There’s a palpable energy that always seems to emanate from those who follow their passions. Life force, joie de vivre, pure vitality, whatever you want to call it, Tom Ingegno certainly fits the bill. It doesn’t hurt that Ingegno’s passion centers around helping people achieve optimal levels of wellness, something that’s certainly reflected in his own dancing eyes and dynamic presence.
In his 40-odd years, the burning desire to help people — and animals — feel better has resulted in a veritable feast of fascinating accomplishments. The short list: He’s performed acupuncture on a camel in Egypt and a rescued pit bull from the Michael Vick dog-fighting scandal, treated FEMA workers for stress during the 9/11 rescue efforts, published a book called “You Got Sick — Now What?” and serves as an on-call consultant for the Maryland Zoo.
The crown jewel of Ingegno’s achievements is his thriving wellness center, Charm City Integrative Health.
Acupuncture is his first love: “Don’t ask me if you need acupuncture, it’s like asking a barber if you need a haircut,” he says. But he has expanded his Canton- based practice to include a full suite of cutting-edge wellness offerings.
“Our services treat the whole person and reset the system,” Ingegno says. “Everything we do increases all of your body’s functions, and you’re going to look and feel better, and be happier.”
This includes red light therapy and cryotherapy, the latest additions to a healing lineup that includes Live 02, salt therapy and massage. Step inside the unassuming brick building on South Lakewood Avenue is like entering a wellness playground that is part biohacking makerspace, part futuristic spa. The high-ceiling, open-concept space is home to all sorts of wellness apparatus, including a giant egg-shaped salt cocoon for relaxation and enhanced respiratory function, a cylindrical metal chamber called a cryosauna for full-body rejuvenation and a Live 02 exercise machine to increase blood oxygen saturation.
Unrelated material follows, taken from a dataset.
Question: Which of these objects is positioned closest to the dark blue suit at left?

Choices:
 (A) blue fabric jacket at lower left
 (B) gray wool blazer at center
While Ingegno says everyone can benefit from these services, two groups in particular will notice gains right off the bat. High-end athletes will feel “that 10-second difference” from enhanced muscle repair, recovery and cellular function. Those who are injured or have been suffering from chronic illness will also notice short-term benefits: “I couldn’t walk to the mailbox. Now I can.”
“For middle-of-the-road people, the results might be more subtle,” Ingegno says. “When Dave Asprey came out with (nutrition brand) Bulletproof, it was exciting for me because he managed to articulate what Chinese medicine has said for thousands of years: It’s better to take action before it’s broke, when we can do a lot more for you.”
Since that investment can still be a tough sell, Ingegno works to set accessible prices and packages, with most sessions falling in the $50-$100 category.
Raised on Long Island in a family of intense, self-professed workaholics, Ingegno originally envisioned becoming a doctor. As a boy, he helped out with chores at the pharmacy where his grandfather worked. One day, his grandfather commented on one of the patients.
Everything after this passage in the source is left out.